A legislative committee wants to find ways to boost that bottom-line figure.
The Endowment Asset Issues Interim Committee met Thursday at the Statehouse to begin the job assigned by legislative colleagues: to study the endowment, including its financial performance. Thursday’s meeting coincided with a series of auctions of state cabin lease sites on Priest Lake (the Spokane Spokesman-Review’s Betsy Russell is covering the auctions from Coeur d’Alene.)
They kicked off their job with a dose of legal advice — which, not surprisingly, was conflicting.
Former Attorney General David Leroy exhorted lawmakers to use what he called “The Cenarrusa Doctrine.” Named for Pete Cenarrusa, the longtime former secretary of state, the idea is to maintain the endowment’s long-range health by forging predictable and symbiotic long-term relationships with lessees. In essence, that means lessees such as logging, mining and ranching operations.
But Leroy conceded that the doctrine has had a spotty record in courts; in 1999, the state Supreme Court struck down a law designed to restrict an environmental group, the Idaho Watersheds Project, from bidding for rangeland leases.

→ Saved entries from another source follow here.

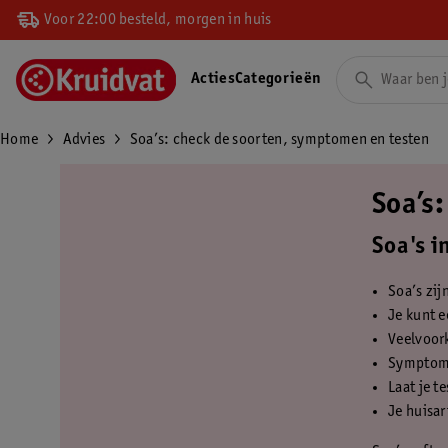
Voor 22:00 besteld, morgen in huis
Acties
Categorieën
Home
Advies
Soa’s: check de soorten, symptomen en testen
Soa’s
Soa's i
Soa’s zij
Je kunt e
Veelvoork
Symptomen
Laat je t
Je huisar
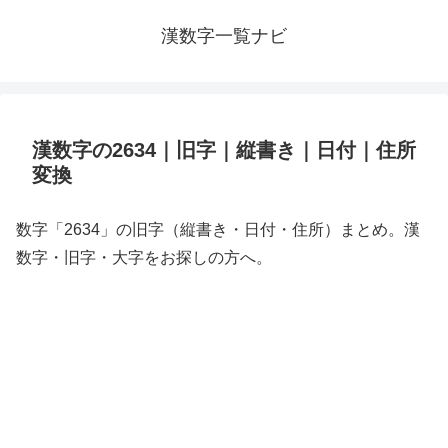
漢数字一覧ナビ
漢数字の2634｜旧字｜縦書き｜日付｜住所
変換
数字「2634」の旧字（縦書き・日付・住所）まとめ。漢
数字・旧字・大字をお探しの方へ。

That point wasn’t lost on Clive Strong, the chief of Attorney General Lawrence Wasden’s natural resources division. The Legislature could pursue “The Cenarrusa Doctrine,” but Strong said lawmakers may have to do it by amending the state Constitution.

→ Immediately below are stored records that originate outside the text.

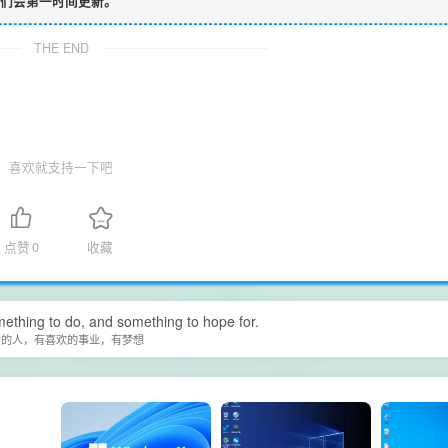
们会第一时间更新。
THE END
喜欢就支持一下吧
点赞
0
收藏
ething to do, and something to hope for.
爱的人，有喜欢的事业，有梦想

The keystone of the Constitution, with regards to the endowment, requires the state to “secure the maximum long-term financial return” from endowment lands. In that sense, state endowment lands are different than federal lands, which are managed as public lands.
“They have a different mission and a different purpose,” said Jay O’Laughlin, a University of Idaho professor.
Public lands roadshow
Which provides a segue to other interim committee news.

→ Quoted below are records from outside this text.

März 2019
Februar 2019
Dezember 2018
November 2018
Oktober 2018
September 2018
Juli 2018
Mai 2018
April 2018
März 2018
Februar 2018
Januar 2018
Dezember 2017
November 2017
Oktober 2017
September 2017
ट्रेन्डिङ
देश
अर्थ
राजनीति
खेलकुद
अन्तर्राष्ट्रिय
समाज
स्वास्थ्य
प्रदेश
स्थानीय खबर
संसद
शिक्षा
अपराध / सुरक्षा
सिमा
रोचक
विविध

A panel looking at federal lands ownership will go on an extensive road trip starting next month.
The Federal Lands Interim Committee will hold seven public hearings, starting Sept. 11 in St. Maries and Kamiah. This committee has been meeting since last August to consider a complicated constitutional matter: Should Idaho demand a transfer of federal lands, in an attempt to add this acreage to the state’s endowment portfolio?
“We thought that it was important that the people have their say in what they think about the state taking over title to the federal lands,” Midvale Republican Rep. Lawerence Denney, co-chairman of the committee, told Russell. “And that was certainly always the plan – last year was to be fact-finding, this year was more public hearing.”
The committee is scheduled to make its recommendations to the 2015 Legislature.
The roadshow has come under some election-year criticism, since Denney is running for secretary of state, opposed by state Rep. Holli Woodings, D-Boise. Lewiston Tribune editorial page editor Marty Trillhaase dinged Denney for making “a series of statewide swings at taxpayer expense, right in the middle of campaign season.”